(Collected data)
▬▬▬
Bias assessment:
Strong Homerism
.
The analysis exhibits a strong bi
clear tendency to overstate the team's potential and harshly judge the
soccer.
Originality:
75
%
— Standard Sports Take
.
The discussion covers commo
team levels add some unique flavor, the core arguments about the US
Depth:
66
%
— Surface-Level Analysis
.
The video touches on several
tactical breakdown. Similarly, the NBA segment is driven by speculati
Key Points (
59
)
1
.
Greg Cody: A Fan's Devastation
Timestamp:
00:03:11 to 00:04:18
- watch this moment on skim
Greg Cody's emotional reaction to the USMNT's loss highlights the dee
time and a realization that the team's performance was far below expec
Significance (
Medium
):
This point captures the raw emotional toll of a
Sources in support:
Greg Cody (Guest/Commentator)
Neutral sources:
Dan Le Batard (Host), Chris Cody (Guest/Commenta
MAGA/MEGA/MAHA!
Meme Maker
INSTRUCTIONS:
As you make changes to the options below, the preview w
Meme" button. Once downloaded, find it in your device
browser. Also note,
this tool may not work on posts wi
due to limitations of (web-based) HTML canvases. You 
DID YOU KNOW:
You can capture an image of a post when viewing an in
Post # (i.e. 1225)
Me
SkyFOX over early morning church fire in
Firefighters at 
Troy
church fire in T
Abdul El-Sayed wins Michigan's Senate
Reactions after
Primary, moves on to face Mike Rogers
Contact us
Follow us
▬▬▬
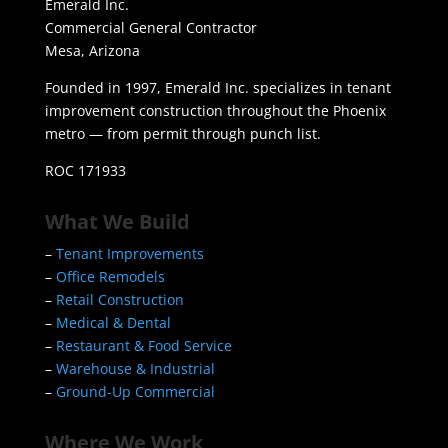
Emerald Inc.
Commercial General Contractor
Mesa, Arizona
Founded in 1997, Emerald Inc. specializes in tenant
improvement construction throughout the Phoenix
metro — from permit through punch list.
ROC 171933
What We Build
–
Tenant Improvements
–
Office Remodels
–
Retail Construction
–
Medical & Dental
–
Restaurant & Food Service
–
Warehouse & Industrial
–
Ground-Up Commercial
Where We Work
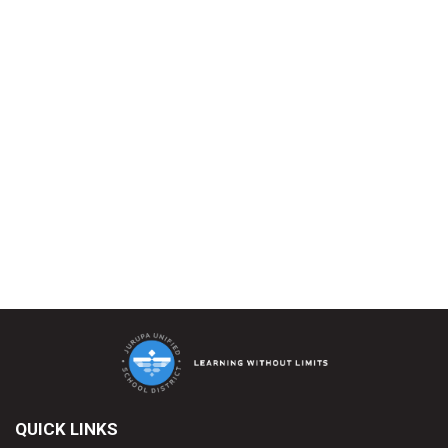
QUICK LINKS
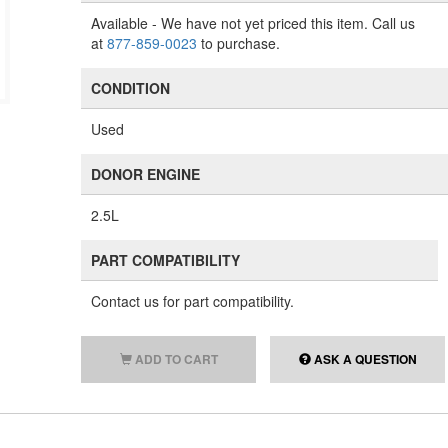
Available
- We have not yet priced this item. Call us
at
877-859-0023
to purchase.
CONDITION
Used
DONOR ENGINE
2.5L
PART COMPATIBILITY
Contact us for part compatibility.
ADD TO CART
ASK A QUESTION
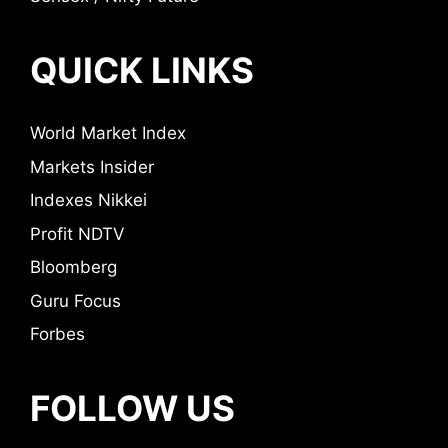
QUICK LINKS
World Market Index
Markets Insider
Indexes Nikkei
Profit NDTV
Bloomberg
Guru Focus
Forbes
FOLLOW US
▬▬▬
ASSIGNMENT: Lines with "below": state how many there are in the records, and nothing more.

RESULT: 2